TASK TO COMPLETE | Write out the data again exactly, skipping every picture.

--- DATASET CONTENT Enclosed Below ---

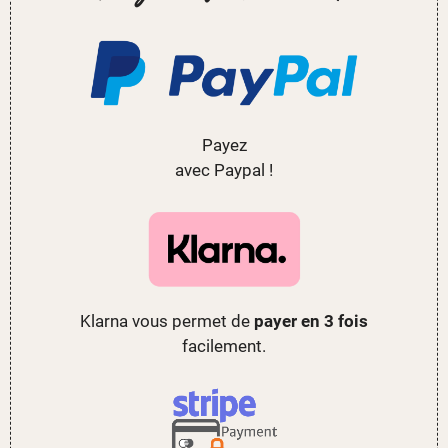
Payez
avec Paypal !
Klarna vous permet de
payer en 3 fois
facilement.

--- End of Enclosed DATASET CONTENT ---

ANSWER TO THIS PROBLEM |
Payez
avec Paypal !
Klarna vous permet de
payer en 3 fois
facilement.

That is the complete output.